Anchor, Actor, Writer, Director, and Producer

Shaleen Malhotra is an Indian VJ and television actor. He is known for his role Spl. Agent Karan Shergill in Sony SAB's drama series Ziddi Dil Maane Na. He made his television debut with Star Plus' crime based action show Arjun as ACP Arjun Suryakant Rawte which earned him recognition.

== Career ==
He was a contestant of the youth-based game show MTV Roadies (season 4) in 2006, and he has also hosted audition episodes of MTV Rockathon, Stunt Mania and MTV Roadies. He was also an on-air VJ for MTV. He has hosted Pyaar Tune Kya Kiya and Code RedTalaash.

Malhotra acted in Encounter, O Gujariya: Badlein Chal Duniya and Ishqbaaaz and appeared in episodes of Adaalat, Yeh Hai Aashiqui and Pyaar Tune Kya Kiya.

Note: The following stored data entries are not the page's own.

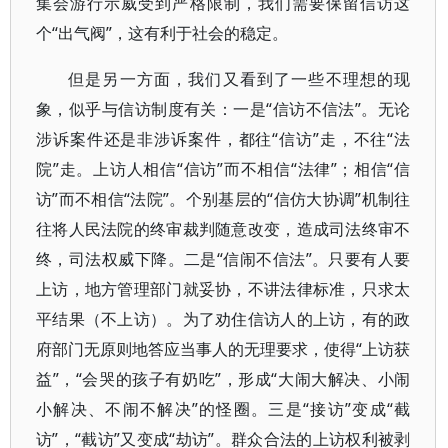
集会游行示威受到严格限制，我们需要保留信访这
个“出气阀”，这有利于社会的稳定。
但是另一方面，我们又看到了一些不理想的现
象，似乎与信访制度有关：一是“信访不信法”。无论
涉诉案件还是非涉诉案件，都往“信访”走，不往“法
院”走。上访人相信“信访”而不相信“法律”；相信“信
访”而不相信“法院”。个别基层的“信仿大协调”机制往
往将人民法院的终审裁判随意改变，造成司法终审不
终，司法权威下降。二是“信闹不信法”。只要有人要
上访，地方管理部门就妥协，不讲法律标准，只求太
平结果（不上访）。为了劝住信访人的上访，有的政
府部门无原则地答应当事人的无理要求，使得“上访获
益”，“会哭的孩子有奶吃”，形成“大闹大解决、小闹
小解决、不闹不解决”的怪圈。三是“接访”变成“截
访”，“截访”又变成“劫访”。群众合法的上访权利被剥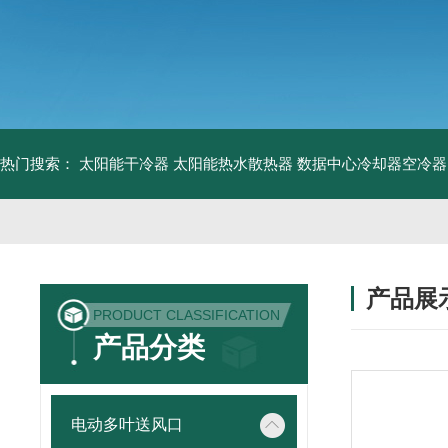
热门搜索：
太阳能干冷器
太阳能热水散热器
数据中心冷却器空冷器
产品展
PRODUCT CLASSIFICATION
产品分类
电动多叶送风口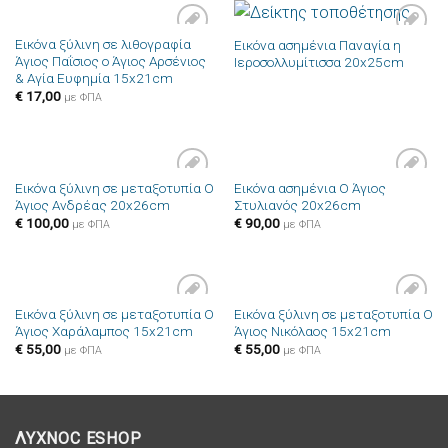
Εικόνα ξύλινη σε λιθογραφία
Εικόνα ασημένια Παναγία η
Πρόσθήκη
Πρόσθήκη
Άγιος Παΐσιος ο Άγιος Αρσένιος
Ιεροσολλυμίτισσα 20x25cm
στην λίστα
στην λίστα
& Αγία Ευφημία 15x21cm
επιθυμιών
επιθυμιών
€
17,00
με ΦΠΑ
Εικόνα ξύλινη σε μεταξοτυπία Ο
Εικόνα ασημένια Ο Άγιος
Πρόσθήκη
Πρόσθήκη
Άγιος Ανδρέας 20x26cm
Στυλιανός 20x26cm
στην λίστα
στην λίστα
επιθυμιών
επιθυμιών
€
100,00
€
90,00
με ΦΠΑ
με ΦΠΑ
Εικόνα ξύλινη σε μεταξοτυπία Ο
Εικόνα ξύλινη σε μεταξοτυπία Ο
Πρόσθήκη
Πρόσθήκη
Άγιος Χαράλαμπος 15x21cm
Άγιος Νικόλαος 15x21cm
στην λίστα
στην λίστα
επιθυμιών
επιθυμιών
€
55,00
€
55,00
με ΦΠΑ
με ΦΠΑ
ΛΥΧΝΟC ESHOP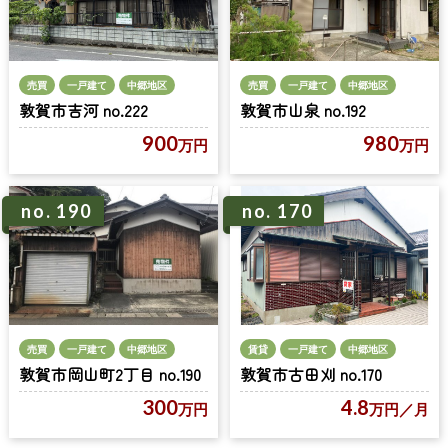
売買
一戸建て
中郷地区
売買
一戸建て
中郷地区
敦賀市吉河 no.222
敦賀市山泉 no.192
900
980
万円
万円
no. 190
no. 170
売買
一戸建て
中郷地区
賃貸
一戸建て
中郷地区
敦賀市岡山町2丁目 no.190
敦賀市古田刈 no.170
300
4.8
万円
万円
／月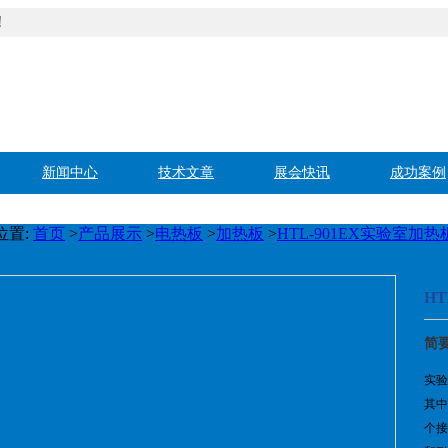
！
新闻中心
技术文章
展会快讯
成功案例
位置:
首页
>
产品展示
>
电热板
>
加热板
>
HTL-901EX实验室加
H
简
实验
其中
个接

In 2017, he was in the show Koi Laut Ke Aaya Hai as army officer Rajveer Malhotra, a self-righteous and ethical person.

He played the lead role of Yuvraj Chaudhary in Colors TV Show Laado – Veerpur Ki Mardani and also as Special Agent Karan Shergill in Sony SAB's Ziddi Dil Maane Na. He was last seen in the lead role of Yash Talwar in Sony Sab's show Vanshaj.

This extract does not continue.